El proceso puede pincelarse siguiendo el recorrido que hicieron Hernando de Lerma, el militar que fundó nuestra ciudad en 1582; y el jesuita Juan Darío que misionó estas tierras durante el siglo XVII. Un denominador común los une: la brutalidad.  (D.A.)

Uno nació en Sevilla y fue pieza clave de la conquista en nuestro territorio, cuando el mismo formaba parte de la extensa gobernación del Tucumán. El otro nació en Nápoles y se convirtió en un ferviente jesuita. El primero se llamaba Hernando de Lerma y fue el fundador de Salta en 1582; el segundo Juan Darío, se incorporó a la Compañía de Jesús en 1587 y llegó a nuestra región a fines del siglo XVI para misionar en los valles calchaquíes y dirigir el colegio jesuita de nuestra ciudad. Uno y otro – separados en el tiempo – pincelan bien las lógicas de una conquista y colonización atravesada por la codicia y brutalidad.

Detengámonos primero en el fundador de nuestra ciudad. Digamos que hasta no hace mucho tiempo, en las escuelas nos presentaban al personaje como un hombre de letras: más precisamente un licenciado. La vida del mismo, no obstante, confirma que la violencia no es propia de los iletrados, sino también de los letrados. Algunos historiadores tradicionales estuvieron dispuestos a denunciarlo. No porque se opusieran a todo tipo de brutalidad, sino porque repudiaron la brutalidad que Hernando de Lerma ejerció incluso contra miembros de la propia iglesia. Algunos historiadores, entonces, prefirieron tachar a Hernando de Lerma como el tirano que fue mientras otros prefirieron disculparlo. Adujeron que no era un perverso sino un producto comprensible de los vicios de su tiempo. Lo que no admitían esos historiadores – Ramón Cárcamo por ejemplo – es que los “vicios de su tiempo” eran en realidad elementos claves en las lógicas del poder conquistador.

Para explicarlo conviene integrar el origen de nuestra ciudad a la serie de fundaciones realizadas durante la segunda mitad del siglo XVI y cómo las mismas estuvieron inscriptas en el proceso colonizador de conjunto. El actual noroeste argentino estaba libre de ocupación blanca y tal vacío era percibido desde el Perú hispano como un límite insalvable para consolidar al Potosí como polo de desarrollo de la producción de minerales. Una actual región del NOA que de ser ocupada posibilitaría la comunicación de América de Sur con Europa a través del Atlántico. Entonces las exploraciones partieron. Lo hicieron desde Asunción, Chile y el Perú y tras varios intentos frustrados por las resistencias nativas, un grupo de ciudades se consolidaron entre 1552 y 1593. Una de ella era Salta.

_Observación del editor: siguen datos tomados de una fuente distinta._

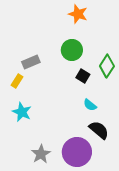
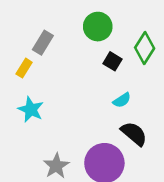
gray rectangle: (31, 62) -> (43, 43), turned -36
cyan semicircle: (90, 105) -> (122, 100), turned -72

Los conquistadores que arribaron compartieron el afán por la riqueza fácil y el deseo medieval del feudo propio. Las posibilidades de satisfacer tales deseos contaban con algunas ventajas importantes: la experiencia militar de los que arribaban más los límites del Estado español para garantizar presencia efectiva en el territorio. Pero esos conquistadores también compartieron un problema que vivenciaron como insalvable: la región no albergaba metales. La “civilización” resolvió la “contradicción” entre deseos y carencias de la peor manera: a falta de oro concentraron fuerza de trabajo indígena. Apelaron a la “encomienda”, una institución que permitía a la elite española repartir indígenas a quienes obligaban a prestar servicios personales a cambio de evangelizarlos pagando para ello los servicios de un cura. Allí surgió otro problema insalvable: los indígenas eran muchos, pero no los suficientes para saciar la infinita voracidad de los conquistadores. De allí que entre los “civilizados hombres de la conquista” surgiera la necesidad de disputarse el botín con una ferocidad sorprendente.

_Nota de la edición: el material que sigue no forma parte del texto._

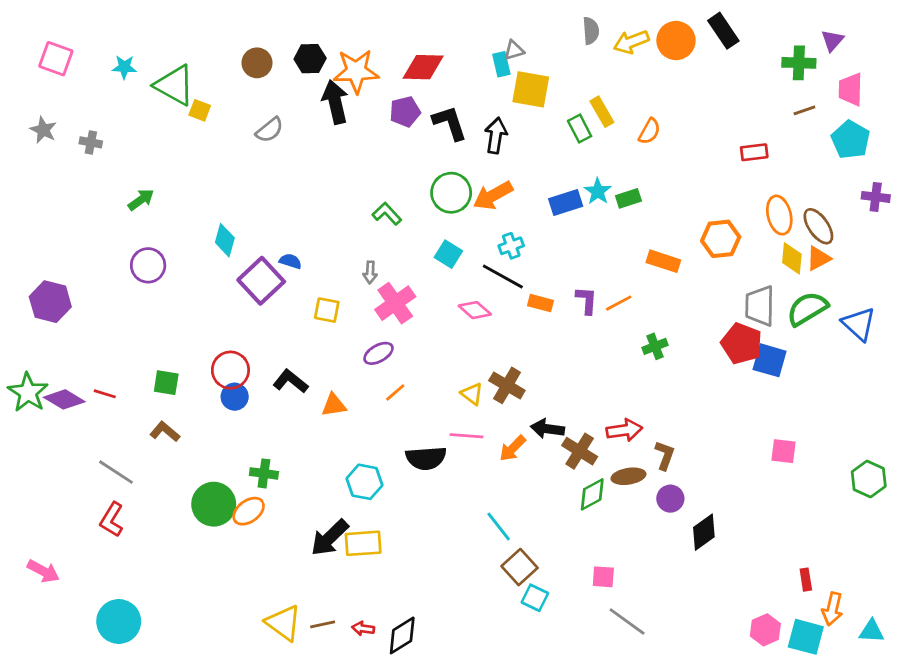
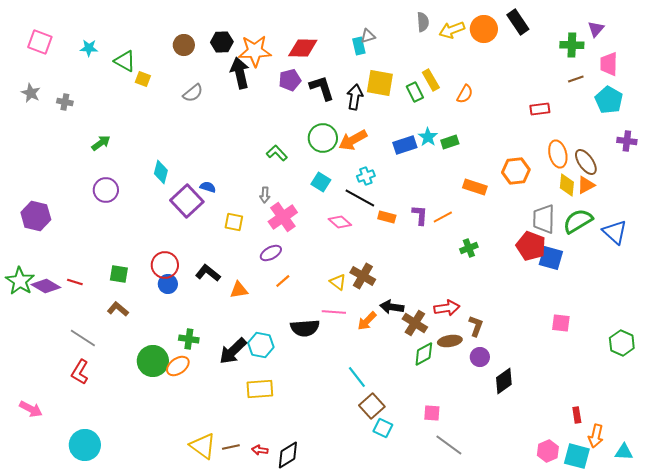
green triangle: (175, 85) -> (125, 61), size x0.7
yellow square: (531, 89) -> (380, 83), moved
black arrow: (330, 538) -> (233, 351), moved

Hernando de Lerma forma parte de esa lógica.  Primero echa mano de causas judiciales y pleitos a fin de arrebatar “piezas” previamente “repartidas”. La estrategia era común que la usara el gobernador que arribaba contra el gobernador al que venía a reemplazar. Es fácil explicar tal conducta: los gobernadores y sus seguidores eran los que más se beneficiaban del reparto de indígenas cuando tomaban posesión del mando. Ello ocurría porque el conquistador era también un deudor en tanto la corona le entregaba licencias para conquistar en nombre del reino, pero a cambio de que el conquistador costeara de su bolsillo la empresa.

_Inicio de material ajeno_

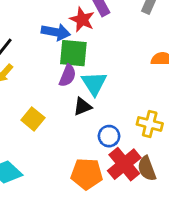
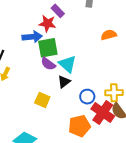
purple semicircle: (68, 76) -> (48, 64), turned 119
yellow square: (33, 119) -> (42, 100), moved
yellow cross: (150, 124) -> (114, 93), moved

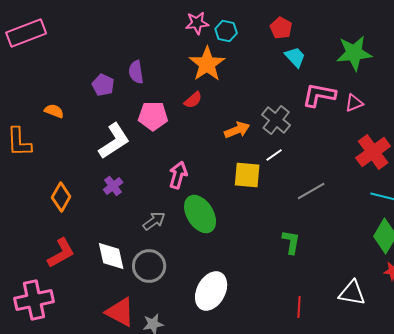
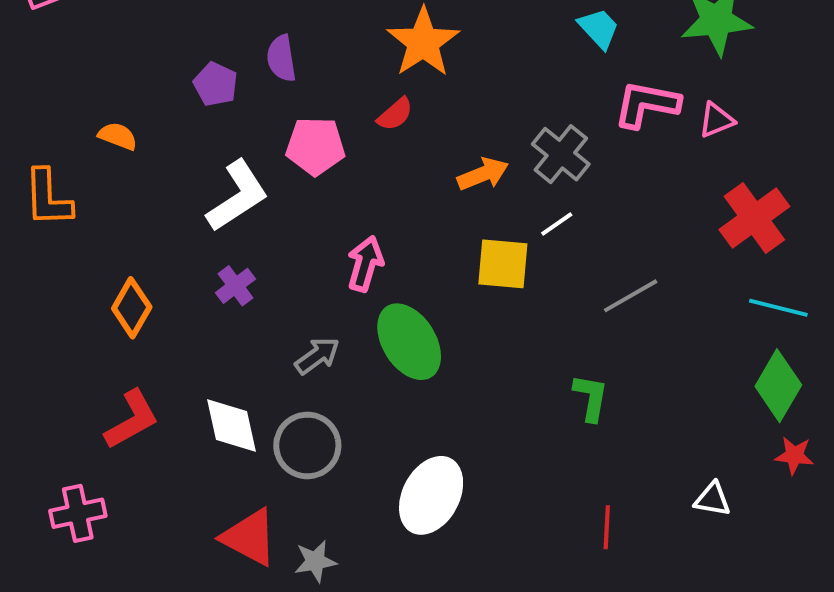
white triangle: (352, 293) -> (712, 499), size x0.7
pink cross: (34, 300) -> (78, 513), size x0.7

Los documentos que certificaban ese vínculo se llamaban “capitulaciones” y en esos contratos escritos quedaba registrado que el mercenario se comprometía a correr con los gastos de la “empresa” mientras el rey lo autorizaba a recuperar su inversión con los frutos de la conquista. De allí que los conflictos entre el fundador de Salta, Hernando de Lerma, y el gobernador de la gobernación del Tucumán al que venía a reemplazar, Gonzalo de Abreu, lejos de representar un vicio de los tiempos representara una lógica macabra. Gonzalo de Abreu padeció causas judiciales, torturas, muerte y finalmente el arrebato de sus “indios encomendados” a manos de Hernando de Lerma. Un Gonzalo de Abreu que anteriormente había sometido a su antecesor Cabrera a tratos similares y por eso mismo Hernando de Lerma correrá igual suerte con quien lo sucedió.

De lo que se habla menos en aquellos libros y en los actos oficiales que recuerdan la fundación de la ciudad, es de esos indígenas cuyo sudor y sangre permitieron amortizar las deudas del “civilizado conquistador”. Los muy correctos historiadores hispanistas sólo hablaron de ellos para resaltar su ferocidad en la resistencia. Los señores civilizados son así: rápidos en condenar la violencia de los que se rebelan contra la dominación e ingeniosos para justificar la violencia de los poderosos que someten a los débiles.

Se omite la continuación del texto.